Seeking to stem ratings drop, TLC's 'Trading Spaces' to get its own makeover
By Wade Paulsen, 07/26/2004
TLC has announced that its Trading Spaces, the "granddaddy" of all of the U.S. home-remodeling reality shows, will be revamped for the coming TV season after its ratings slumped significantly during the past year.
Many other cable networks (such as HGTV) now have similar shows, and even the wider distribution of BBC's Changing Rooms, the show that inspired Trading Places, may have made an impact. Ratings may also take another hit after the upcoming debut of Fox's The Complex: Malibu at the end of August.

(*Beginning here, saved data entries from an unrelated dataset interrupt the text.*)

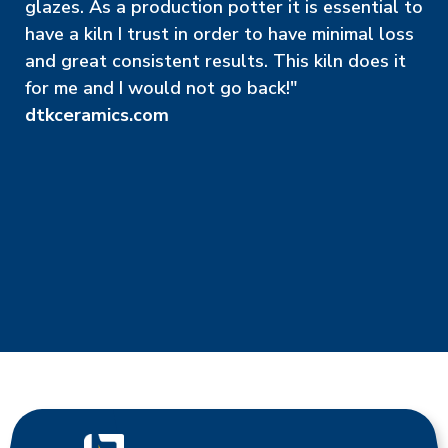
glazes. As a production potter it is essential to
have a kiln I trust in order to have minimal loss
and great consistent results. This kiln does it
for me and I would not go back!"
dtkceramics.com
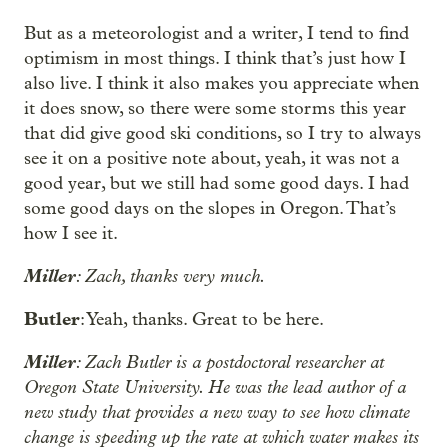
But as a meteorologist and a writer, I tend to find
optimism in most things. I think that’s just how I
also live. I think it also makes you appreciate when
it does snow, so there were some storms this year
that did give good ski conditions, so I try to always
see it on a positive note about, yeah, it was not a
good year, but we still had some good days. I had
some good days on the slopes in Oregon. That’s
how I see it.
Miller
: Zach, thanks very much.
Butler
: Yeah, thanks. Great to be here.
Miller
: Zach Butler is a postdoctoral researcher at
Oregon State University. He was the lead author of a
new study that provides a new way to see how climate
change is speeding up the rate at which water makes its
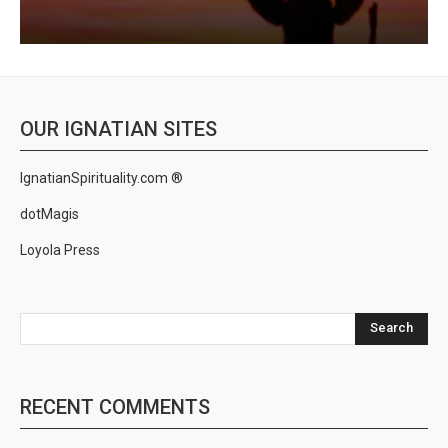
OUR IGNATIAN SITES
IgnatianSpirituality.com ®
dotMagis
Loyola Press
Search
RECENT COMMENTS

As a result, TLC executives, who milked the brand by expanding it into several editions (even including a children's edition aried on NBC), are now focused on making the show less predictable for long-time viewers. "We've got to reinvent the show, and clearly we should've done it a little bit sooner," said Roger Marmet of TLC.
One idea might be to have host Paige Davis show more skin, but TLC has other ideas for now. At the Television Critics Association meeting, as reported by Broadcasting & Cable Magazine, Marmet said that the fifth season of the show would feature a new idea -- the designers and home owners won’t know beforehand which room they’ll be remodeling -- along with new designers, fresh challenges and visits to new towns.
In addition, the network anounced that previous designer Genevieve Gorder will host her own TLC show. Town Haul. The show, to debut in early 2005, will focus on organizing residents of small towns to remake a public space, such a teen center or a church basement. Since, in our experience, church basements often become teen centers, we presume that Town Haul is still searching for ideas for future episodes.
Meanwhile, another Trading Spaces alum, Doug Wilson, will remain on TLC with the new show Moving Up, watching home buyers and sellers move and then revisit their old homes. He will also host a series of TLC specials titled America’s Ugliest, such as the ugliest bathroom or kitchen. TLC did not reveal a start date for either show, and both seem more like works in progress designed simply to keep Doug Wilson from helming a competing project.
Marmet of TLC defended the network's overall output, noting that "TLC is not just about Trading Spaces. We produce 850 hours of original programming a year that speaks to our audience." Of course, Trading Spaces and its spin-offs make up a significant part of that 850 hours; the network's only other major show is What Not to Wear -- another show that originated at the BBC.